Luxury beliefs are ideas and opinions that confer status on the rich at very little cost, while taking a toll on the lower class.
They're the ideological equivalent of a luxury good: They signal how well-off people are that they can afford to have beliefs that make them worse off. The tragedy with luxury beliefs is that, since they're free, and since the non-elites aspire to eliteness, the beliefs themselves trickle down to the masses. It'd be as if the masses bought a ton of expensive luxury products they didn't need and became saddled with debt. Not good.
And since being high status means avoiding what the masses are doing, as soon as the masses adopt something, the elites drop it. So if luxury beliefs are originated by the elites, who get the benefits of short-term high status, the long-term costs are ultimately borne by the masses.
Consider the phrase “Defund the police” as an example, a call back to our post the other week. This phrase was popularized by highly educated elites who will certainly not move to areas with high crime and a defunded police force. The phrase is then adopted by a broader set of people, including people in high-crime areas. Polyamory is another example. It’s popularized by the affluent who often end up in monogamous relationships after flirting with polyamory. The elites are in a better position to experiment since they can afford protection (and abortion if needed) and they can otherwise recover thanks to their financial and social capital.
A cycle emerges: An elite flaunts their belief, the masses copy it, and the elite discards it. Then a new luxury belief emerges, while the old one causes chaos for the masses.

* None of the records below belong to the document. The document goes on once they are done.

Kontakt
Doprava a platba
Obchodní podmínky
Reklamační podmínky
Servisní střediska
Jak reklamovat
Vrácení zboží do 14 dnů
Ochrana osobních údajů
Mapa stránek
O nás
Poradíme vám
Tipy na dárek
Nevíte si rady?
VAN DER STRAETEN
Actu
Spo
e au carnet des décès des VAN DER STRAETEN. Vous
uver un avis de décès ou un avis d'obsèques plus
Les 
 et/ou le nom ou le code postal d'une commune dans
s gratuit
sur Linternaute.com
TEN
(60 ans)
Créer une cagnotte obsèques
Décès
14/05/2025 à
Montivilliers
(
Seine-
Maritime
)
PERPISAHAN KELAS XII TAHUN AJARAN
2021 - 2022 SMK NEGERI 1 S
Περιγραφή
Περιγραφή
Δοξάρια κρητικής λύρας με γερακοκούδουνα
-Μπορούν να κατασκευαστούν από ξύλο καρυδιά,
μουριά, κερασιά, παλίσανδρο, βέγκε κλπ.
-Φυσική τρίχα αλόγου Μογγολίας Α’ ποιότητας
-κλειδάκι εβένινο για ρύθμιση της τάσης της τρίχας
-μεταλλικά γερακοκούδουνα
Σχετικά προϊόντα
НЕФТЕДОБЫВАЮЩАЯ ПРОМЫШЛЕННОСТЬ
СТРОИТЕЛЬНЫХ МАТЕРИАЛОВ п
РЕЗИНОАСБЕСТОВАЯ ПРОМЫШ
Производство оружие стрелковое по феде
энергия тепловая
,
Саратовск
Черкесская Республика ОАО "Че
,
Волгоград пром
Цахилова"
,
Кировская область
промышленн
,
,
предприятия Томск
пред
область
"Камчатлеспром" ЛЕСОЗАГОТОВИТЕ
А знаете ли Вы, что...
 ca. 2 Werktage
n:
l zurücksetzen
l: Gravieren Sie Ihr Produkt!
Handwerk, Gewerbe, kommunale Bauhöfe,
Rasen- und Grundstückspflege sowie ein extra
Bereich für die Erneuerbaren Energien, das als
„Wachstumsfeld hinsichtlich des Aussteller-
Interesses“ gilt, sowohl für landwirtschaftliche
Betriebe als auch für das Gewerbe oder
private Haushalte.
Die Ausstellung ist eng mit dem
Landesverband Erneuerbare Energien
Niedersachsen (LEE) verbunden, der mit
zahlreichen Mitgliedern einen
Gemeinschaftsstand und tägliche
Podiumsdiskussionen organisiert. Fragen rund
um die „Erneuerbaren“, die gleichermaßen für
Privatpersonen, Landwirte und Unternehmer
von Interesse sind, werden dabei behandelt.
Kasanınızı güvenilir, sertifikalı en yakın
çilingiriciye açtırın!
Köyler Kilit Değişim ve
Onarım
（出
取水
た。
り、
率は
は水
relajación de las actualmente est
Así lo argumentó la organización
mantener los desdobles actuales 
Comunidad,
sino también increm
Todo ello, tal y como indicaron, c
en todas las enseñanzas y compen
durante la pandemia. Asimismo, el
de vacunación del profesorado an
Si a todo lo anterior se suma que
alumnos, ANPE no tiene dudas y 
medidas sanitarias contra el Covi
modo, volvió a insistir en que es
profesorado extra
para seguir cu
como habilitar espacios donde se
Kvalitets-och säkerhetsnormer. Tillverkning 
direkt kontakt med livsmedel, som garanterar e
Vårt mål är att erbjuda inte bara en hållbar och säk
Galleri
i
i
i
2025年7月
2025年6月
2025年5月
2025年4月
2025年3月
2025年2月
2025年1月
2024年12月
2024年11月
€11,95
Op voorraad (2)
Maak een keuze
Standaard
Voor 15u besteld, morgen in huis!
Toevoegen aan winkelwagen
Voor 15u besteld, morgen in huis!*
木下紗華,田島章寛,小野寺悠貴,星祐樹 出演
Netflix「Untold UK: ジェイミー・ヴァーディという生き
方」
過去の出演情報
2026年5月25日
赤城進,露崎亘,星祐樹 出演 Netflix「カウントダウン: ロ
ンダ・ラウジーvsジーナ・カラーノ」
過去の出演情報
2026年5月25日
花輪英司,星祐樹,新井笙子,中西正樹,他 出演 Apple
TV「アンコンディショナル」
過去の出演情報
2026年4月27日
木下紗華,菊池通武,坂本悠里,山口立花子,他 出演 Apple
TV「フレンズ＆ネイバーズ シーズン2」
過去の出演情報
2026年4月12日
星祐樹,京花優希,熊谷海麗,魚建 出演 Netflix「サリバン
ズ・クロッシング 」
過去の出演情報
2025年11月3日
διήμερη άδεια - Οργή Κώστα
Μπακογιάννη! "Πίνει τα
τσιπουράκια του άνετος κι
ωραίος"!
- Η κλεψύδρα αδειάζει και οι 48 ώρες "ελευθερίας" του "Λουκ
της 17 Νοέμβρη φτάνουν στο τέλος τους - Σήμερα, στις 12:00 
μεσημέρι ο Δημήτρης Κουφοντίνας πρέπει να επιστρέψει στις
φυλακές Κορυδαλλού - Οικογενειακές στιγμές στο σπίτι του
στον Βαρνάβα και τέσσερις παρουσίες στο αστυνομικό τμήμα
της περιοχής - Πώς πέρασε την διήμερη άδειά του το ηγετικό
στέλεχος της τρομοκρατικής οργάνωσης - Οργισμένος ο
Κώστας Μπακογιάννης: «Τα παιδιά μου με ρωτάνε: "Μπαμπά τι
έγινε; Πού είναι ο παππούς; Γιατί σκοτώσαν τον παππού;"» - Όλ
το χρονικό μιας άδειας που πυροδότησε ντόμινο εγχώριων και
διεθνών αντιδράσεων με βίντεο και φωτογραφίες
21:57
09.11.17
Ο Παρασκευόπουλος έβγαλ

Luxury goods only cause limited damage because they’re expensive. Beliefs are free and viral, which, paired with the internet, exacerbates the problem.
This is an underrated element of the internet: it increases variance. The internet significantly expands the opportunities to gain status, but also exacerbates the problems positional scarcity creates.
From NFTs to luxury beliefs, new signalling mechanisms will continue to emerge to help people further differentiate themselves in our digital worlds.
Read of the week: Following our release of On Deck’s series A memo from earlier this year, we published a piece called “Organizing The World’s Ambition” that details more about where we’re going.
Watch of the week: Martin Borch Jensen on Aging
Podcast of the week: Joe Norman on The Dangers of Civilization at Scale
Until next week,
Erik
Very interesting piece. I like how you it all comes down to the very basic human emotions and motivators. Therefore, it's important to explore the modern mediums for expressing those emotions. It seems that if you really understand human behavior deeply, you would be able to navigate those new mediums more easily, as they are still an extension of the original human core.
Don't forget:
1) To consider how On Deck could be wrong about education. Beware of whistling past the graveyard.
2) One-way functions.
3) Some things don't scale.
Scarcity of seats at prestigious universities isn't just about status, it's also because some things simply don't scale.
Scale: Is being a parent to 11 kids or educator to 11 students benefit from scale? Only to a point.
Content-wise, sure, it scales pretty well.
Relationship-wise and supervision-wise, not so much.
Especially from the viewpoint of the student / child. Lots different being an only child versus 1 of 11
Disclosure: I'm #9 of 11 children of my parents, and a retired educator of doctors.
One way functions: the experience of a teacher/father of 11 is not analogous to being one of 11 children of that father.
"Yeah, teacher/father of 4 vs. 11; what's the difference. It's the same lesson plan/need to be 24x7 on call."
From the student/child's point of view: Sharing a teacher/father with 3 others vs. 10 others is a big difference.
As an educator, especially with certain higher-risk formation contexts, as in medicine: it's damn hard to supervise 3 student doctors, let alone 10.